Изменить размер шрифта - +
 - Смирись, да покайся в грехах. Пусть Хасбулат идет с богом, а мы с тобой поладим. Подумай о наших родителях, каково им с того света на твои грехи смотреть!

    -  Так и я о том, - обрадовался братец, - мне в твоем басурманине интереса нет, я его и пальцем не трону. Пусть отдаст пистолет и убирается!

    -  Может быть, и правда, выйдем? - вопросительно обратилась ко мне Марья Ивановна. - Вдруг Господь его вразумил?

    -  Это вряд ли, - негромко сказал я. - Скажи ему, что мы подумаем.

    -  Поликарпушка, мы подумаем, - повторила она за мной.

    -  Думайте, да не задумывайтесь! - сердито крикнул хозяин. - А то велю дверь сломать!

    -  Первая пуля твоя! - громко пообещал я.

    -  Так у тебя второй-то и нет!

    -  А ты зайди, проверь!

    За дверями замолчали, потом стало слышно, как разбойники переговариваются между собой, но слов было не разобрать.

    -  Ладно, думайте, только меня не сердите!
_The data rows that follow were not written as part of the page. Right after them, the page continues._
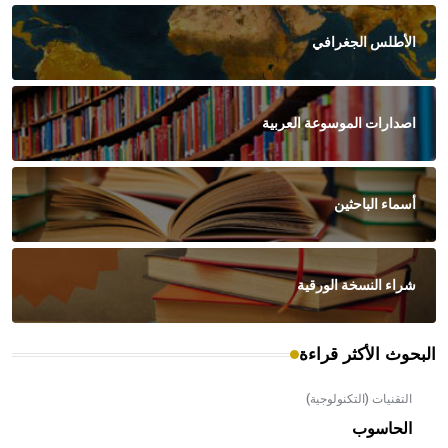
الأطلس الجغرافي
اصدارات الموسوعة العربية
أسماء الباحثين
شراء النسخة الورقية
البحوث الأكثر قراءة
التقنيات (التكنولوجية)
الحاسوب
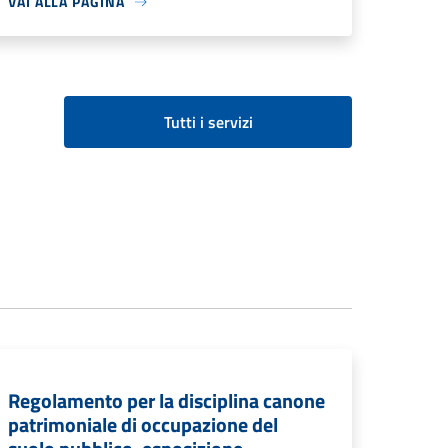
VAI ALLA PAGINA
Tutti i servizi
Regolamento per la disciplina canone
patrimoniale di occupazione del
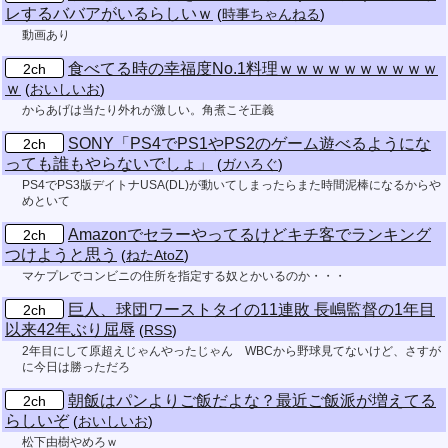
レするババアがいるらしいｗ
(
時事ちゃんねる
)
動画あり
食べてる時の幸福度No.1料理ｗｗｗｗｗｗｗｗｗｗ
2ch
ｗ
(
おいしいお
)
からあげは当たり外れが激しい。角煮こそ正義
SONY「PS4でPS1やPS2のゲーム遊べるようにな
2ch
っても誰もやらないでしょ」
(
ガハろぐ
)
PS4でPS3版デイトナUSA(DL)が動いてしまったらまた時間泥棒になるからや
めといて
Amazonでセラーやってるけどキチ客でランキング
2ch
つけようと思う
(
ねたAtoZ
)
マケプレでコンビニの住所を指定する奴とかいるのか・・・
巨人、球団ワーストタイの11連敗 長嶋監督の1年目
2ch
以来42年ぶり屈辱
(
RSS
)
2年目にして原超えじゃんやったじゃん WBCから野球見てないけど、さすが
に今日は勝っただろ
朝飯はパンよりご飯だよな？最近ご飯派が増えてる
2ch
らしいぞ
(
おいしいお
)
松下由樹やめろｗ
Ты, Машка, знаешь, каков я в гневе! - пообещал хозяин, и нас оставили в покое.

    Сидеть целый день взаперти без пищи и, главное, воды, да еще без санитарно-технических удобств, было не очень удобно. Правда, у нас на двоих была ночная ваза, но пользоваться ею в моем присутствии скромной девушке будет весьма сложно.

    -  Расскажите-ка мне, Марья Ивановна, о расположении дома. У вас нет здесь случайно подземного хода или хотя бы подвала?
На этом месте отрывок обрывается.